Celebrating Independence Day in America in 2019

For the Fourth of July, we’re highlighting some of our favorite Pacific Standard stories on expressions of patriotism and American identity.
The U.S. Capitol and the Washington Monument are seen as fireworks explode above the nation's capital on July 4th, 2018, in Washington, D.C.

The Fourth of July (or the Second of July, if we’re being historically accurate), is a holiday with a seemingly uncomplicated purpose: to come together and celebrate the United States’ independence. The people who fought for freedom from Britain in the 18th century were known as patriots, a category that has evolved to include a much wider set of people and beliefs in a country that has become home to more than 329 million people.

For this year’s Independence Day, Pacific Standard is re-examining some past stories that highlight various expressions of patriotism and American identity, from the traditional to the naked.

How I Cheated My Way Into Arlington National Cemetery

In this personal essay, historian Jacqui Shine recalls her participation in the wreath laying at the Tomb of the Unknown Soldier at Arlington National Cemetery–an experience she was granted because her mother wrote and won an essay contest in her name. From this, Shine draws an important conclusion about half-hearted participation in patriotic rituals that ultimately influenced her life path.

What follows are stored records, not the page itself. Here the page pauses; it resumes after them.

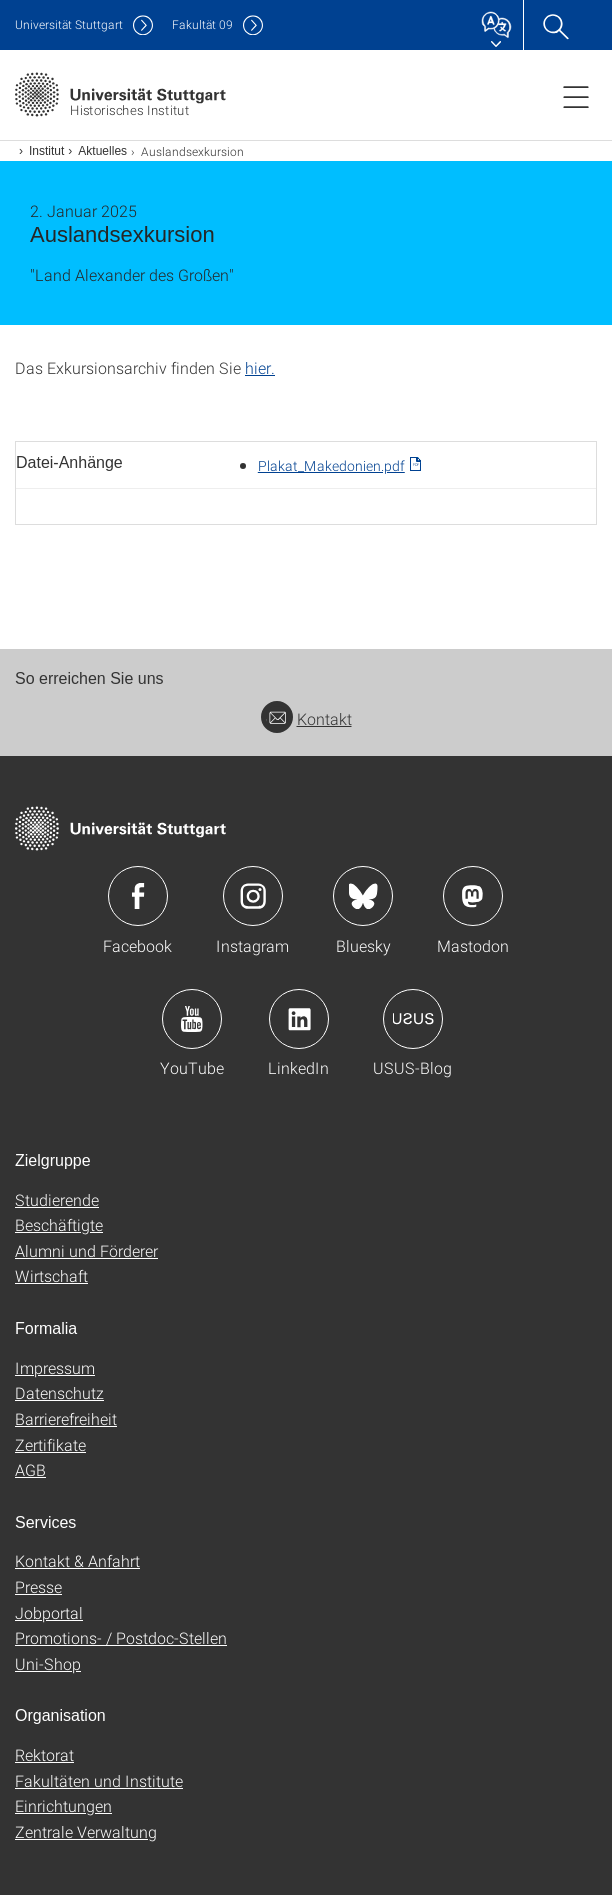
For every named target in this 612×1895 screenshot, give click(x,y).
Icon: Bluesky (363, 896)
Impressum (55, 1367)
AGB (30, 1469)
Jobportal (49, 1612)
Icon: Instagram (253, 896)
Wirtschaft (51, 1275)
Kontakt (306, 718)
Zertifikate (50, 1444)
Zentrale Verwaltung (86, 1831)
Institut (46, 151)
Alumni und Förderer (86, 1250)
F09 (202, 24)
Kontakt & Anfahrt (77, 1560)
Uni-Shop (48, 1663)
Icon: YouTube (192, 1019)
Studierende (57, 1199)
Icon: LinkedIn (299, 1019)
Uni (69, 24)
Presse (38, 1586)
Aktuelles (102, 151)
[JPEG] (306, 410)
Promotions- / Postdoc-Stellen (121, 1637)
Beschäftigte (59, 1224)
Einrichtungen (63, 1805)
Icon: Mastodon (473, 896)
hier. (260, 367)
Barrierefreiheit (66, 1418)
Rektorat (44, 1754)
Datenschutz (59, 1392)
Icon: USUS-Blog (413, 1019)
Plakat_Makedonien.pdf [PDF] (331, 465)
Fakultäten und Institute (99, 1780)
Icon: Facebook (138, 896)
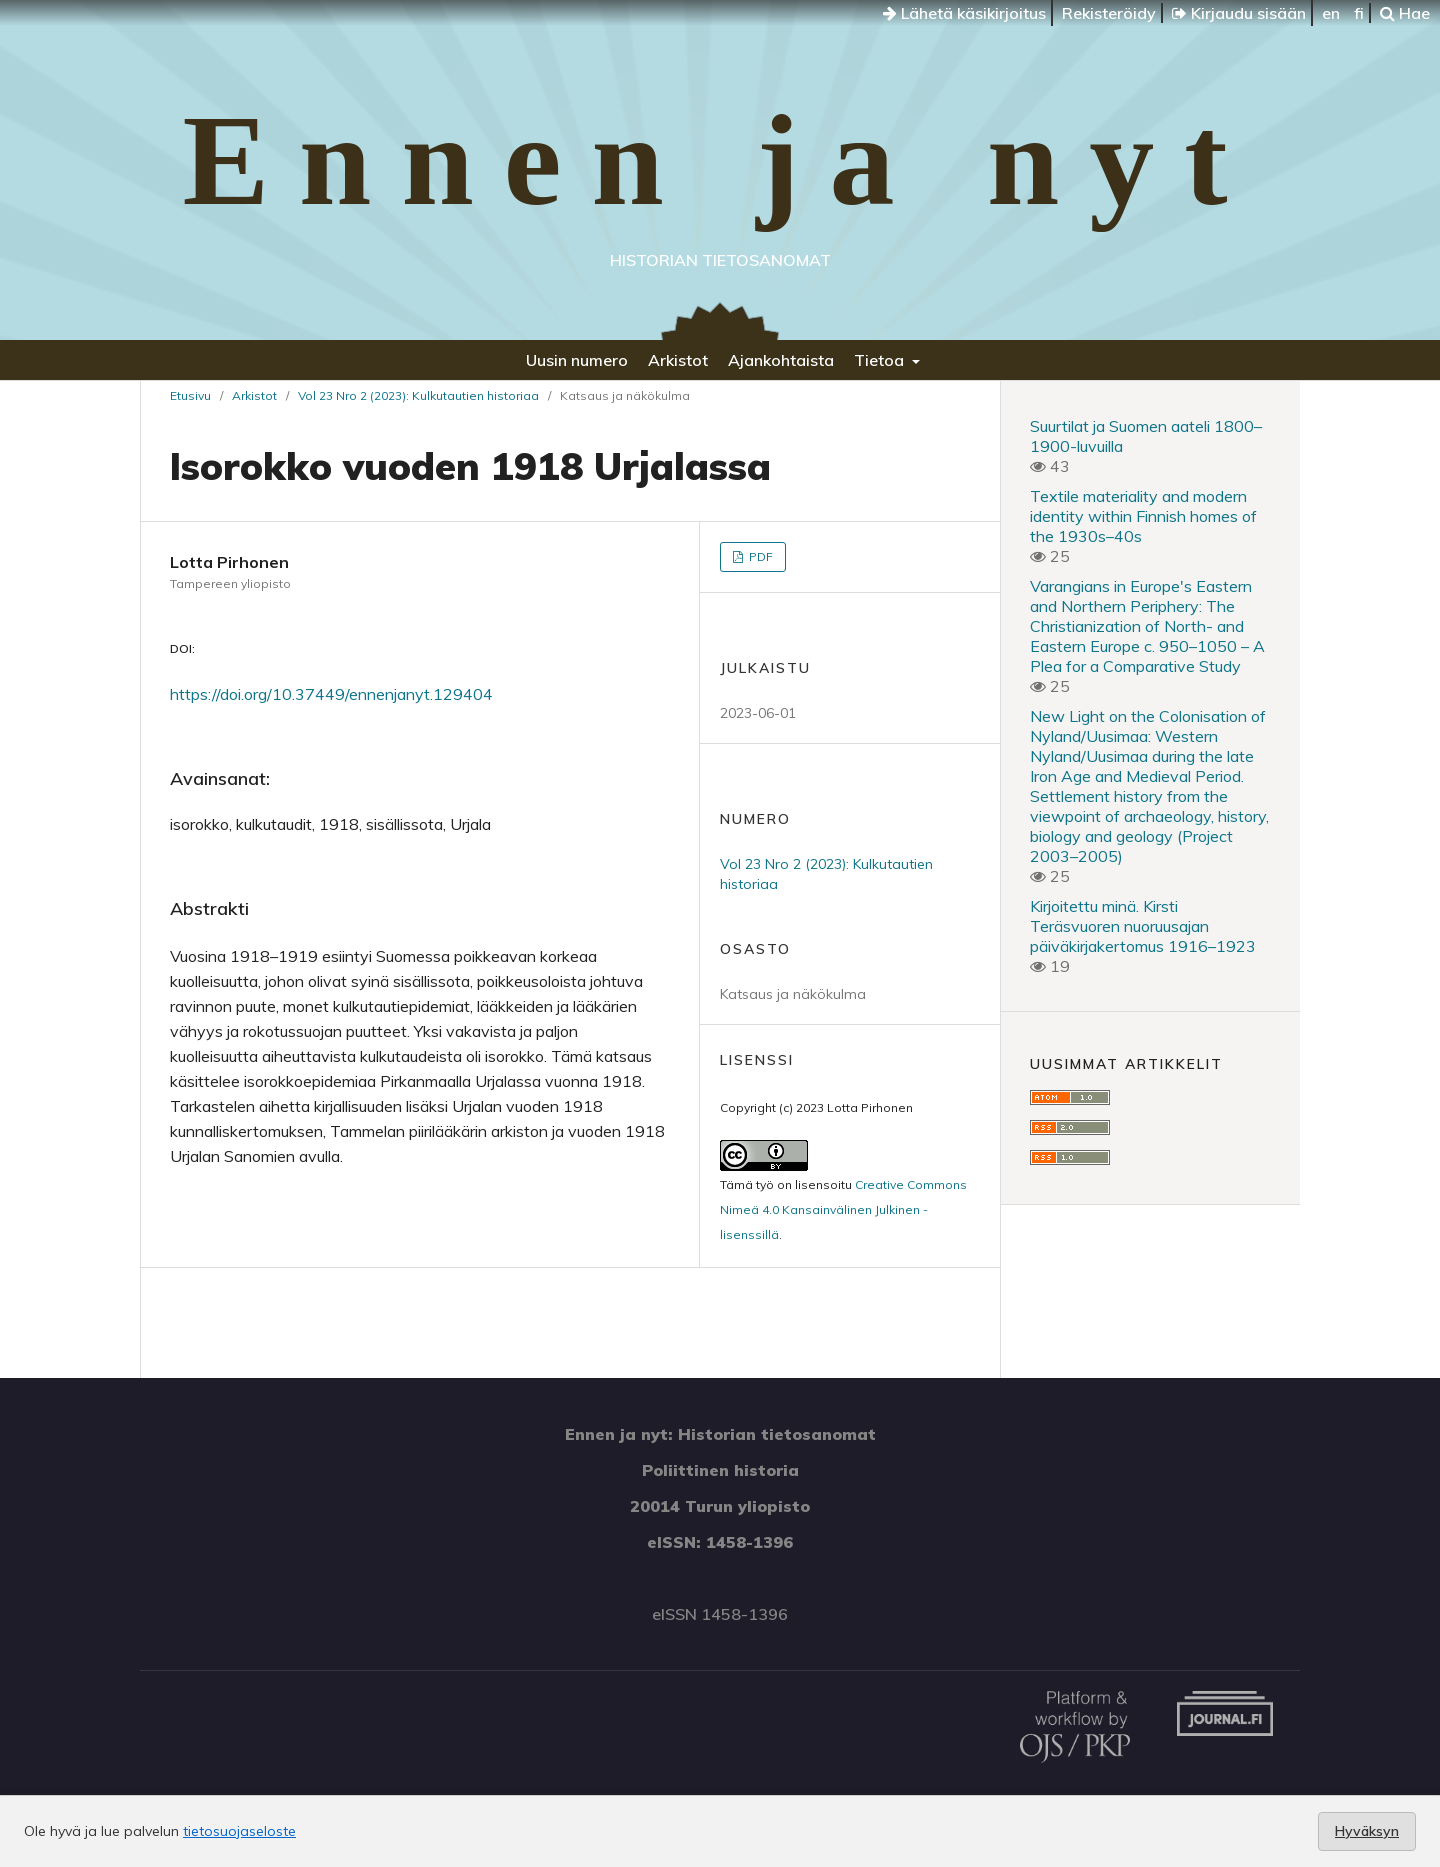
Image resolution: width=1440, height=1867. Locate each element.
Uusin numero (577, 360)
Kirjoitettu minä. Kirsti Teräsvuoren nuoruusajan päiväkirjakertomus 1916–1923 (1143, 926)
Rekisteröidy (1109, 13)
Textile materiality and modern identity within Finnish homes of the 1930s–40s (1143, 516)
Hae (1405, 13)
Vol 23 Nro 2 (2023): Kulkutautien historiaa (418, 395)
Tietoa (881, 360)
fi (1359, 13)
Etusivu (190, 395)
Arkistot (678, 360)
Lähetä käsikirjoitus (964, 13)
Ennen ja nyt (719, 160)
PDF (759, 556)
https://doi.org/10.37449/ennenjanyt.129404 (331, 694)
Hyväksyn (1367, 1831)
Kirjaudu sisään (1239, 13)
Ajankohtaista (781, 360)
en (1331, 13)
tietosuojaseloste (239, 1831)
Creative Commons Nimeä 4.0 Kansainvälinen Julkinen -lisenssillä (843, 1209)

I’ve come to understand that when we participate in expressions of patriotism we don’t understand, they ring hollow, whether we do it because it’s what our mothers wanted or what we think our forefathers wanted. It’s either ironic or entirely appropriate that I became an historian, and a U.S. historian at that: I’ve devoted my life to trying to understand the stories we tell about this country and the rituals of grief and celebration we conduct.

Marvin Gaye and the Unlikely Patriotism of Resistance

Hanif Abdurraqib writes this powerful essay about celebrating America in the wake of racism, violence, and oppression within its borders, drawing parallels between his lived experience and our country as Marvin Gaye would have seen it in the 1970s.

Celebrating while still fighting perhaps represents the ethos of this country more than anything else. To bear witness to so much death that could easily be your own is to rush toward re-defining what it is to be a patriot in this country. It is even to rush toward re-defining “country” as a place where there both pride and safety are possible, at the same time, for all people.

How the American Dream Went From Meaning Equality to Meaning Capitalism

In an interview with Brandon Tensley, literary scholar Sarah Churchman examines the evolving meanings of the phrases “American Dream” and “America First.” President Donald Trump invoked the latter—a term that guided American domestic and foreign policy throughout the 20th century—in his inaugural address as his patriotic vision for governing this country. Churchman calls on people to reject this phrase, and dissects its anti-Semitic, white nationalist origins.

It’s crucial that people using “America first,” who think that it’s just patriotic, are aware of the fact that it has a very dark history. I hope that at least some of them might reconsider their support of it, and their idea and their argument that it’s an innocent phrase, because the history is anything but innocent.

‘This Is a Book I Wish I Had Growing Up’: Malaka Gharib on Living Between Cultures

Tanya Paperny interviews journalist and author Malaka Gharib about her debut graphic memoir, I Was Their American Dream. Among other topics, Gharib discusses the absence of narratives that reflected her multicultural, first-generation American upbringing and the pervasive anti-immigrant rhetoric in the news that drew her to write this book.

I was obsessed with American Girl dolls, but I just didn’t see my story reflected in them. I grew up trying to emulate people that I thought I had to emulate. I wish someone had just told me, “Your story is so normal, and here’s a book about it!”

America’s Most Patriotic Bike Ride Is Also Its Most Naked

Sheila Regan writes about one of Minneapolis’ annual Fourth of July traditions: the Freedom From Pants bike ride, in which cyclists forgo typical workout clothes in favor of red, white, and blue swimwear, underwear, and even pasties. This event, Regan writes, represents a personal exercise in liberation as much as a celebration of our country’s.

For people like [Larry] Miller, Freedom From Pants is, for all its frivolity, an earnest celebration of America. “As long as we are not being destructive, we can express ourselves and be in celebration,” Miller says. “I think that’s part of what America should be about: being able to express yourself and enjoy yourself even if that’s a little crazy.”